Zgodnie z zapowiedziami, Turcja rozpoczęła operację lądową w syryjskiej prowincji Idlib. Z końcem lutego minął termin ultimatum, jakie już dawno Recep Tayyip Erdogan postawił reżimowi syryjskiemu, żądając wycofania sił na pozycje sprzed rozpoczęcia ofensywy Damaszku. Głównym zagrożeniem dla oddziałów Baszara el-Asada są jednak tureckie drony. Rosja reaguje demonstracyjnym wysłaniem w rejon Syrii kolejnych okrętów wojennych z Morza Czarnego.
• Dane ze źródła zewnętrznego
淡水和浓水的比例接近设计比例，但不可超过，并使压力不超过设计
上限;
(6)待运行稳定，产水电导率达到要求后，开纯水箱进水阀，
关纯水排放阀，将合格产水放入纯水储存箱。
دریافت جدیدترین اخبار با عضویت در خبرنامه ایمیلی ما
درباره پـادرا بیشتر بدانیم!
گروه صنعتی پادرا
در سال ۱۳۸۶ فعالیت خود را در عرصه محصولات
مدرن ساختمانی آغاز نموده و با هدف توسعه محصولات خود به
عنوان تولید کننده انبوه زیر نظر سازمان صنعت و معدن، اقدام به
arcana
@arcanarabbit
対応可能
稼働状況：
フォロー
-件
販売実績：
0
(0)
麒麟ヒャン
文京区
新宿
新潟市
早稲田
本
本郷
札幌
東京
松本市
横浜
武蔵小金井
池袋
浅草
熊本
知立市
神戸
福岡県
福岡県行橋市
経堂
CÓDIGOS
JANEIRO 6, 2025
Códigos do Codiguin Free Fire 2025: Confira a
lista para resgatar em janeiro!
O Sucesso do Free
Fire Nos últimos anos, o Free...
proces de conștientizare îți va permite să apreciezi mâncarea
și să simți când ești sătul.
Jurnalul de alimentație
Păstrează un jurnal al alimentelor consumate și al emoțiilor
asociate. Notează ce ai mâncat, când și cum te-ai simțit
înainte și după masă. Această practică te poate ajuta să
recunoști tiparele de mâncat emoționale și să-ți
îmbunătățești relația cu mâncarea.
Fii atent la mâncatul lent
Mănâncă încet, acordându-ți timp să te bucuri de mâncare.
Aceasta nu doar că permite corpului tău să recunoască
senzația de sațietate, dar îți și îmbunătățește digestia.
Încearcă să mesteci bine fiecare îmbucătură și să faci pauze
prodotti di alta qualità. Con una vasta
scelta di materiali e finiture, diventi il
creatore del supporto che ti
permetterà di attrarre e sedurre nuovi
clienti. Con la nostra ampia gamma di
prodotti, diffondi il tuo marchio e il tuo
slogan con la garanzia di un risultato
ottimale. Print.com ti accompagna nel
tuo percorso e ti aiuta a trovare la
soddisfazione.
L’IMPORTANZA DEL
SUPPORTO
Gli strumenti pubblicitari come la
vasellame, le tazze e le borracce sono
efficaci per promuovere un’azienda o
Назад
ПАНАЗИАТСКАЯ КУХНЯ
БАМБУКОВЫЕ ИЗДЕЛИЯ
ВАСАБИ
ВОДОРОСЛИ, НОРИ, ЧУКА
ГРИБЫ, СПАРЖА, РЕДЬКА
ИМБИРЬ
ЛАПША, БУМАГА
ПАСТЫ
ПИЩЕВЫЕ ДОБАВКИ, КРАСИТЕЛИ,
Pierwszego marca wojska tureckie rozpoczęły ofensywę w Idlib przeciwko siłom reżimu prezydenta Syrii Baszara al-Asada w odpowiedzi na ataki, które w minionym tygodniu spowodowały poważne straty wśród tureckich żołnierzy. W najkrwawszym ataku na Turków 27 lutego zginęło 33 żołnierzy. Ankara ogłosiła rozpoczynając natarcie, że nie ma intencji starcia z Rosją. Choć nie ma wątpliwości, że kilkudziesięciu tureckich żołnierzy zginęło 27 lutego z rąk Rosjan. Do nalotu doszło w nocy. Rządowe syryjskie lotnictwo działa wyłącznie w warunkach dziennych. Już 28 i 29 lutego blisko 90 syryjskich żołnierzy oraz członków szyickich milicji wspierających Asada zginęło w tureckich atakach odwetowych. Turcy twierdzą, że łącznie w dniach 27 luty – 1 marca – używając dronów – zniszczyli kilka systemów obrony przeciwlotniczej, ponad 100 czołgów, zabili 2 212 wojskowych syryjskich, w tym trzech ważnych generałów. Są to oczywiście zdecydowanie zawyżone statystyki. Prawdą jest natomiast, że 1 marca – w pierwszych godzinach Operacji Wiosenna Tarcza – Turcy zestrzelili dwa syryjskie bombowce. Rosyjskie wojsko oskarża Turków o bezpośrednie wspieranie rebeliantów na polu walki i dostarczanie im wyrzutni Stinger. To zmusiło rosyjskie samoloty do operowania na pułapie ponad 5000 metrów, aby być poza zasięgiem ręcznie odpalanych pocisków.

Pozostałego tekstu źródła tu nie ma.